Dedicated Appliance – When setting up IPsec VPNs, it is recommended that the VPNs be managed using router hardware for optimal performance. Setting up VPNs using a Windows server is not recommended. Multiple VPN connections are supported, although they must not have the same source and destination lists because the Edge Gateway cannot determine which IPsec tunnel to route traffic to.
Redundancy – Incorporating two IPsec VPNs for redundancy is an option, but bonding the VPNs is not supported. The first VPN is set as active, and the secondary VPN is disabled. VMware Cloud on AWS does not provide automated failover for VPNs. If a failure occurs, the VPN must be manually failed over.

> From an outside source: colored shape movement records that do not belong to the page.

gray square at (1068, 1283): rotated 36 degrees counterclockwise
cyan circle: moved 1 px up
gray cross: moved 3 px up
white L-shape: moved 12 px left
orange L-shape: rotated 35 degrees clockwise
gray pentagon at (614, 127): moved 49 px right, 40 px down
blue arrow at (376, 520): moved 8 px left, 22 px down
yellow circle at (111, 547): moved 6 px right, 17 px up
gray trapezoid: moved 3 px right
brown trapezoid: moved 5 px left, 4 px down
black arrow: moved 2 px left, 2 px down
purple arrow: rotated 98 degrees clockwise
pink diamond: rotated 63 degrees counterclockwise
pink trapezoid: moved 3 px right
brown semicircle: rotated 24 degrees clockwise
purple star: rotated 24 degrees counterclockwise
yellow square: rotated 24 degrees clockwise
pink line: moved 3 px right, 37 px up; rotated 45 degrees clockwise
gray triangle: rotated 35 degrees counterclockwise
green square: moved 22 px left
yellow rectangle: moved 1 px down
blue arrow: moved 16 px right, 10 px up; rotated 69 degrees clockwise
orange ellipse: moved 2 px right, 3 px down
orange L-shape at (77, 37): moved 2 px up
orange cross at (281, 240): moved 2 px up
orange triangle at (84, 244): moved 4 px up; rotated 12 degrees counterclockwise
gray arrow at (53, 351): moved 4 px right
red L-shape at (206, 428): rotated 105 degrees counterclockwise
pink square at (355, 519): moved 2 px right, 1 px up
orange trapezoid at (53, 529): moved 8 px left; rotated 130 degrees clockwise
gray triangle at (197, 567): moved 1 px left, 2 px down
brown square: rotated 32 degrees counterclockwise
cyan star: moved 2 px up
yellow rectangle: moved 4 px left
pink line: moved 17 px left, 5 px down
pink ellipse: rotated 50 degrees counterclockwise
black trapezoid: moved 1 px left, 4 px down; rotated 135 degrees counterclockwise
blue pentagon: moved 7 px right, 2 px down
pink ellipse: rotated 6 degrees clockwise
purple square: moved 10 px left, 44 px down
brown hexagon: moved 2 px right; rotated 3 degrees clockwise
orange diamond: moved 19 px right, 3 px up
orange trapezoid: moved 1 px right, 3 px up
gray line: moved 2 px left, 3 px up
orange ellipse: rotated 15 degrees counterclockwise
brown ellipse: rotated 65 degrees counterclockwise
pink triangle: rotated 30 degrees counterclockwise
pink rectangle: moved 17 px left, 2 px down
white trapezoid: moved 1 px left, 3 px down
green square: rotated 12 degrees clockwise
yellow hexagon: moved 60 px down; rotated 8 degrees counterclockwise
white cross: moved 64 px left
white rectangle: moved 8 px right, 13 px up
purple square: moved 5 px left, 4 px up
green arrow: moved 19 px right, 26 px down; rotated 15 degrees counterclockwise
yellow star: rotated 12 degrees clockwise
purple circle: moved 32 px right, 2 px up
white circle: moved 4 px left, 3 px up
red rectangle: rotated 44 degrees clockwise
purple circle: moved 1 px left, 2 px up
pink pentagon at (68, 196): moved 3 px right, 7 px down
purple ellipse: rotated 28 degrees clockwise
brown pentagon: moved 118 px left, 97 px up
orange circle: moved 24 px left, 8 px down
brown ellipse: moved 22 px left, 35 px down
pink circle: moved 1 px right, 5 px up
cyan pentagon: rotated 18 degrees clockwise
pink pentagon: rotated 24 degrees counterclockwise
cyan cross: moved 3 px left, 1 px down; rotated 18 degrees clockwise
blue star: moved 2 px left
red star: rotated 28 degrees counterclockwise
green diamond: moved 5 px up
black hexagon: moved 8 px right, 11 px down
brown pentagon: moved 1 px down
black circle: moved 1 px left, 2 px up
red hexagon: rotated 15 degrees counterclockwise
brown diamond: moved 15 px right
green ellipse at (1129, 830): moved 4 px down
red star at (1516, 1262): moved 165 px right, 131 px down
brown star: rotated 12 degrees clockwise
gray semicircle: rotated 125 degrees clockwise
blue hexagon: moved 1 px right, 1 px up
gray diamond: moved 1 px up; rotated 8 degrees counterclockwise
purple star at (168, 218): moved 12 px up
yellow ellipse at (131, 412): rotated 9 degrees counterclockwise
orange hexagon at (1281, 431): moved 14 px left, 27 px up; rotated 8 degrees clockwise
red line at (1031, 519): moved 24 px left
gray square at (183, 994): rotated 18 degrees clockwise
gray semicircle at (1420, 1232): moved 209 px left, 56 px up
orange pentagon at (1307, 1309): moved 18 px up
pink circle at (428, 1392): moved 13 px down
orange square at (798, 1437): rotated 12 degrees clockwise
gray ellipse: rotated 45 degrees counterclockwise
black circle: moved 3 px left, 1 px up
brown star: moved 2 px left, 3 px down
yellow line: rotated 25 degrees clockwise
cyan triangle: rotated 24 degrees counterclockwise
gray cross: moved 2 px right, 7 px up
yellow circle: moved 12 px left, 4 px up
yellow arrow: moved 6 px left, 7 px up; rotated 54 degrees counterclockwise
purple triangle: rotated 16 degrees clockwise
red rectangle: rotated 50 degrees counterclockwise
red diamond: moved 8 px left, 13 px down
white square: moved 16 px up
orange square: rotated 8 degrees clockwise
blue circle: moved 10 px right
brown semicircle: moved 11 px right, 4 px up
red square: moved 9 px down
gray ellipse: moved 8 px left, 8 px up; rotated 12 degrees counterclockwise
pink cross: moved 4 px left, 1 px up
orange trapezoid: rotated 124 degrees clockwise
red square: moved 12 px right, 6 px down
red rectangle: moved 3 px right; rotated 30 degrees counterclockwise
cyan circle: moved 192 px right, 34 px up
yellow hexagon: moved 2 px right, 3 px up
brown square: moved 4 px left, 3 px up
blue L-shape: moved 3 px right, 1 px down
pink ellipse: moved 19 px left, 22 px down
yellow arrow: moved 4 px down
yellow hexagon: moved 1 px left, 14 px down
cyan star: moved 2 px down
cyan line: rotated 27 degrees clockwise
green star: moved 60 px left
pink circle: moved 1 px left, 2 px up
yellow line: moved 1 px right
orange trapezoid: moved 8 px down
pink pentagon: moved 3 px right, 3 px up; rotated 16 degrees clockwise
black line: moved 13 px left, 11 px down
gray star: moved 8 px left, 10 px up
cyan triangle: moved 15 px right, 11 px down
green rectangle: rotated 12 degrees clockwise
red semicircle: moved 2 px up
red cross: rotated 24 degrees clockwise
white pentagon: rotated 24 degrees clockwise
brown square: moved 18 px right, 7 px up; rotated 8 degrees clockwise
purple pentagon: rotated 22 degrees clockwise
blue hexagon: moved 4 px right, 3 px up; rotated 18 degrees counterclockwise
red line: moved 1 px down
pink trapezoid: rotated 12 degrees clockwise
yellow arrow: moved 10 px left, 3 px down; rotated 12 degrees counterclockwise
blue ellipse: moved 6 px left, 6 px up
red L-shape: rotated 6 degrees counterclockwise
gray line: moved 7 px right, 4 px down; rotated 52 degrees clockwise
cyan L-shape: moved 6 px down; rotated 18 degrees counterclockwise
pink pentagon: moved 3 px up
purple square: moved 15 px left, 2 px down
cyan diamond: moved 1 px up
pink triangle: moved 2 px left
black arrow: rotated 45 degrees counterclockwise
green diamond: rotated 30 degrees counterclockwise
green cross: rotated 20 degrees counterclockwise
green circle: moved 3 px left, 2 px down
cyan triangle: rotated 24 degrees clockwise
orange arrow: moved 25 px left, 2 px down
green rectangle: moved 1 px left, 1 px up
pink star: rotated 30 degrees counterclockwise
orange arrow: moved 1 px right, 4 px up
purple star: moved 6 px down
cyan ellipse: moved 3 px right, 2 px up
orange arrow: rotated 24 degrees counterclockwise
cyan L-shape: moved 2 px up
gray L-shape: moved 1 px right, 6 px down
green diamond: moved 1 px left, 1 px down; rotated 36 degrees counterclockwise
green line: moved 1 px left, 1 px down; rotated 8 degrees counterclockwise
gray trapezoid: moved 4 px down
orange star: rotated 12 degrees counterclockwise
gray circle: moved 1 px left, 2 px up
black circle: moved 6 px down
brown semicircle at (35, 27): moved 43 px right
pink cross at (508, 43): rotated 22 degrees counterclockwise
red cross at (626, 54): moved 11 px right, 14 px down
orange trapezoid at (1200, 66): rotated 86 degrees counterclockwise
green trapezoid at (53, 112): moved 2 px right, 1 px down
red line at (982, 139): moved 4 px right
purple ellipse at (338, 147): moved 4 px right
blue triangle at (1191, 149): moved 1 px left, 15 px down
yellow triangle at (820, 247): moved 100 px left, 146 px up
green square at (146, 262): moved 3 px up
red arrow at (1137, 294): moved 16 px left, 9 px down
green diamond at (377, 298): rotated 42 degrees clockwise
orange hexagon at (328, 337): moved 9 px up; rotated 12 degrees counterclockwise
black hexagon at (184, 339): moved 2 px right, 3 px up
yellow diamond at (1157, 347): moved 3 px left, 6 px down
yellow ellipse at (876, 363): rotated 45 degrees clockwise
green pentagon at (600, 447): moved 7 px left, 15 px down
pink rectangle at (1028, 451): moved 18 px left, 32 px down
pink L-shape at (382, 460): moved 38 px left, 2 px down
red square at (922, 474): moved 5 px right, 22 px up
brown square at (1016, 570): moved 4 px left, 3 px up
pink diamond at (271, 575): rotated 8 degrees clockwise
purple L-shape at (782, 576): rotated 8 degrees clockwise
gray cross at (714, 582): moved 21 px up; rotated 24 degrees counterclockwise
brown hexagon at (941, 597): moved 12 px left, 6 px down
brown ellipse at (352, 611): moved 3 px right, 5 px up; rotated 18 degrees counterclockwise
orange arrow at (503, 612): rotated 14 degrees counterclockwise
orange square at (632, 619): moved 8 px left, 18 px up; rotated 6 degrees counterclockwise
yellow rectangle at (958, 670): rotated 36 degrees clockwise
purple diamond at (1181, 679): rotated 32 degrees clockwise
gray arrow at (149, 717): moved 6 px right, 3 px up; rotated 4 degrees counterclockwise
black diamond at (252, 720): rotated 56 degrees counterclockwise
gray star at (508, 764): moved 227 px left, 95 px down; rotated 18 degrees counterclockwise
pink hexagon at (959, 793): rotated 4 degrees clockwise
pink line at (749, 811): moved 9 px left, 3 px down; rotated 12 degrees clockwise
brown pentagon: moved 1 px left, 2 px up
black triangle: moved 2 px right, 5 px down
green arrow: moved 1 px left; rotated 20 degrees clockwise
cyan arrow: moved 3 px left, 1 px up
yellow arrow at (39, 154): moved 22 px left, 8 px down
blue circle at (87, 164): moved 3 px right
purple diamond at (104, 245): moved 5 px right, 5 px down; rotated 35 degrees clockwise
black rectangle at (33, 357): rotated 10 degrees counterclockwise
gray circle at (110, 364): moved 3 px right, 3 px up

Lifetime timers – Some IPsec VPN parameters, such as the Security Association (SA) lifetime timers, which define the lifetime that a given tunnel uses to encrypt data, cannot be changed in Edge Gateway. These parameters must be changed on the on-premises equipment to match those in Edge Gateway. The deployment process includes two phases, and both Phase 1 and Phase 2 include SA lifetime timers. When the SA timer expires, it renegotiates authentication for both sides. However, Edge Gateway does not re-authenticate on traffic, it re-authenticates only on the lifetime timer. Therefore, if the timers are not set on the on-premises side to match those on the VMware Cloud on AWS side, they can cause problems in the VPN tunnel.
Network routing – For VPN-based connections in VMware Cloud on AWS, static routing is configured during the VPN peering process. Static routes must be maintained on the customer side in order to reach IP subnets delegated to the SDDC, and these static routes need to point to the corresponding VPN tunnel.
Preparation is a key step in keeping VPN setup in VMware Cloud on AWS simple and without issue. VMware teams are working to make the VPN setup simpler by making available the resources around troubleshooting and configuration. Watch out for more on this topic!